→ **Data under study**
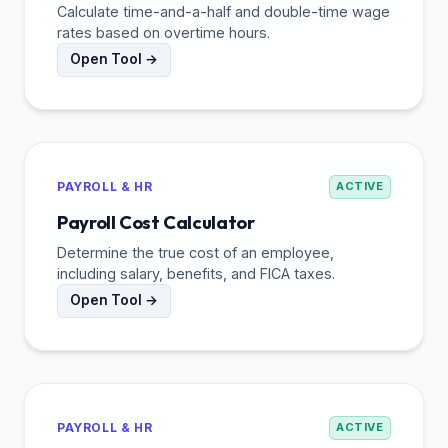
Calculate time-and-a-half and double-time wage
rates based on overtime hours.
Open Tool →
PAYROLL & HR
ACTIVE
Payroll Cost Calculator
Determine the true cost of an employee,
including salary, benefits, and FICA taxes.
Open Tool →
PAYROLL & HR
ACTIVE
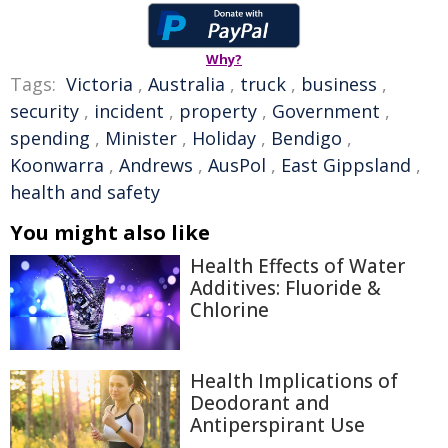
Why?
Tags:
Victoria
,
Australia
,
truck
,
business
,
security
,
incident
,
property
,
Government
,
spending
,
Minister
,
Holiday
,
Bendigo
,
Koonwarra
,
Andrews
,
AusPol
,
East Gippsland
,
health and safety
You might also like
Health Effects of Water
Additives: Fluoride &
Chlorine
Health Implications of
Deodorant and
Antiperspirant Use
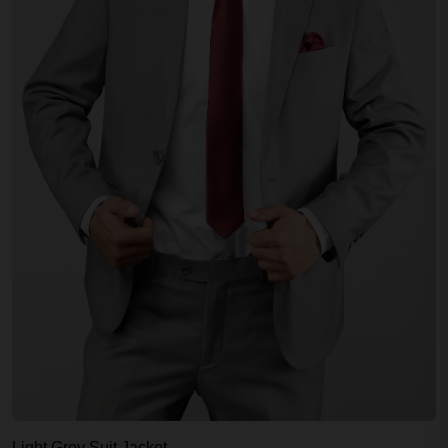
Light Grey Suit Jacket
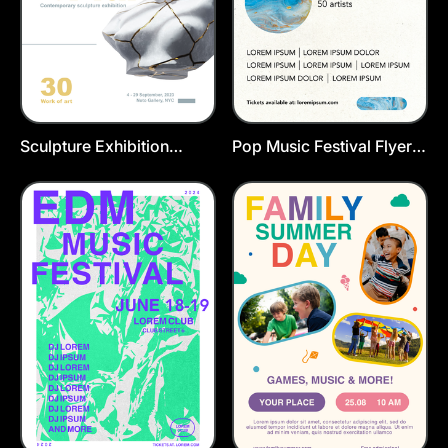
Sculpture Exhibition
Pop Music Festival Flyer
Poster Template
Template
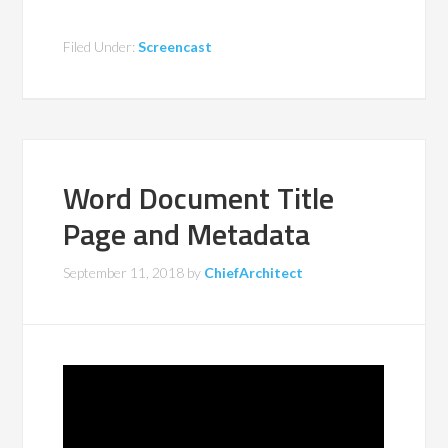
Filed Under:
Screencast
Word Document Title
Page and Metadata
September 11, 2018
by
ChiefArchitect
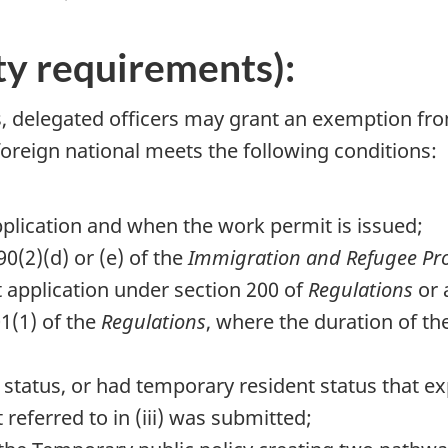
ity requirements):
s, delegated officers may grant an exemption fr
oreign national meets the following conditions:
application and when the work permit is issued;
0(2)(d) or (e) of the
Immigration and Refugee Pro
 application under section 200 of
Regulations
or 
1(1) of the
Regulations
, where the duration of th
status, or had temporary resident status that exp
 referred to in (iii) was submitted;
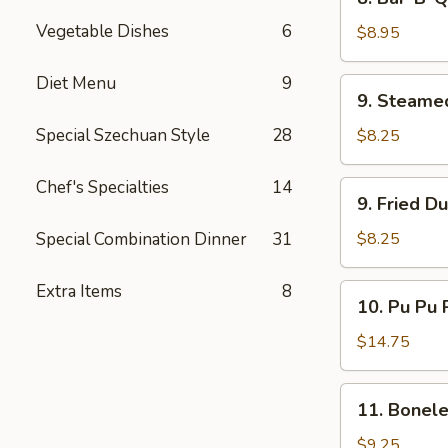
Bar-
Vegetable Dishes
6
B-
$8.95
Q
Beef
Diet Menu
9
9.
9. Steame
(4)
Steamed
Dumplings
Special Szechuan Style
28
$8.25
(8)
Chef's Specialties
14
9.
9. Fried D
Fried
Dumplings
Special Combination Dinner
31
$8.25
(8)
Extra Items
8
10.
10. Pu Pu P
Pu
Pu
$14.75
Platter
(for
11.
11. Bonele
2)
Boneless
Spare
$9.25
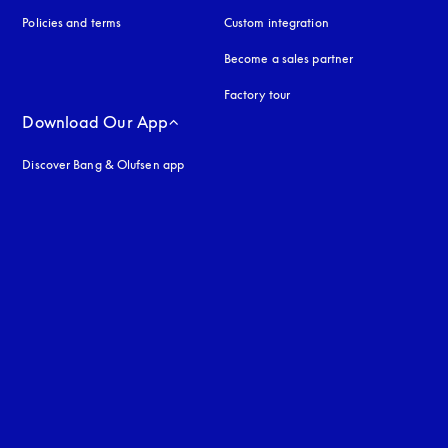
Policies and terms
Custom integration
Become a sales partner
Factory tour
Download Our App
Discover Bang & Olufsen app
uage
:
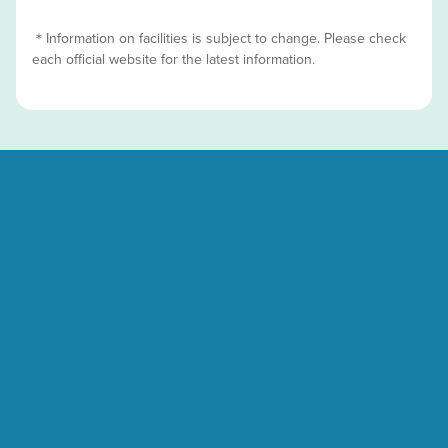
＊Information on facilities is subject to change. Please check
each official website for the latest information.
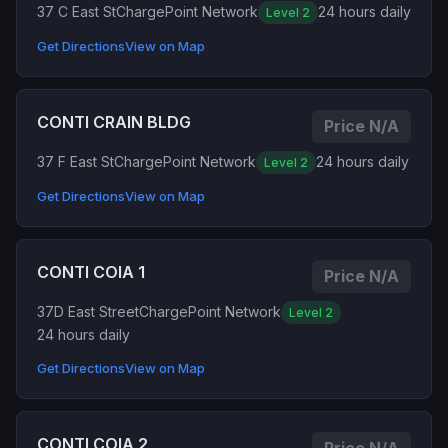
37 C East St
ChargePoint Network
24 hours daily
Level 2
Get Directions
View on Map
CONTI CRAIN BLDG
Price N/A
37 F East St
ChargePoint Network
24 hours daily
Level 2
Get Directions
View on Map
CONTI COIA 1
Price N/A
37D East Street
ChargePoint Network
Level 2
24 hours daily
Get Directions
View on Map
CONTI COIA 2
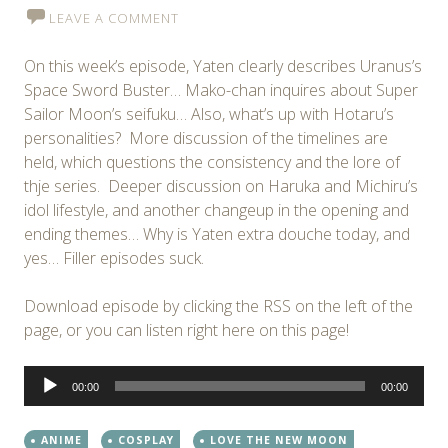
LEAVE A COMMENT
On this week’s episode, Yaten clearly describes Uranus’s
Space Sword Buster… Mako-chan inquires about Super
Sailor Moon’s seifuku… Also, what’s up with Hotaru’s
personalities? More discussion of the timelines are
held, which questions the consistency and the lore of
thje series. Deeper discussion on Haruka and Michiru’s
idol lifestyle, and another changeup in the opening and
ending themes… Why is Yaten extra douche today, and
yes… Filler episodes suck.
Download episode by clicking the RSS on the left of the
page, or you can listen right here on this page!
Audio
00:00
00:00
Player
ANIME
COSPLAY
LOVE THE NEW MOON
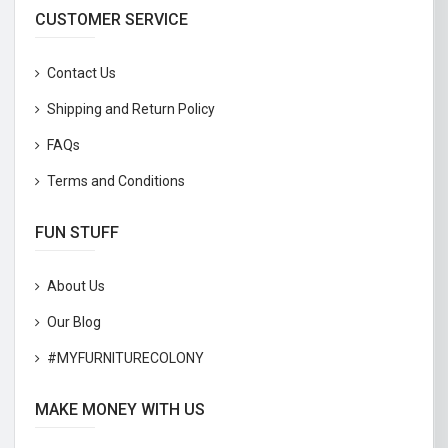
CUSTOMER SERVICE
Contact Us
Shipping and Return Policy
FAQs
Terms and Conditions
FUN STUFF
About Us
Our Blog
#MYFURNITURECOLONY
MAKE MONEY WITH US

→ **The task**
Retype only the lines that run from the first line of the entries above to the line containing "Immigration and Refugee Pro", both included. Do not carry over any pictures.

→ **Answer section**
Calculate time-and-a-half and double-time wage
rates based on overtime hours.
Open Tool →
PAYROLL & HR
ACTIVE
Payroll Cost Calculator
Determine the true cost of an employee,
including salary, benefits, and FICA taxes.
Open Tool →
PAYROLL & HR
ACTIVE
Why?
Tags:
Victoria
,
Australia
,
truck
,
business
,
security
,
incident
,
property
,
Government
,
spending
,
Minister
,
Holiday
,
Bendigo
,
Koonwarra
,
Andrews
,
AusPol
,
East Gippsland
,
health and safety
You might also like
Health Effects of Water
Additives: Fluoride &
Chlorine
Health Implications of
Deodorant and
Antiperspirant Use
Light Grey Suit Jacket
Sculpture Exhibition
Pop Music Festival Flyer
Poster Template
Template
Filed Under:
Screencast
Word Document Title
Page and Metadata
September 11, 2018
by
ChiefArchitect
ity requirements):
s, delegated officers may grant an exemption fr
oreign national meets the following conditions:
application and when the work permit is issued;
0(2)(d) or (e) of the
Immigration and Refugee Pro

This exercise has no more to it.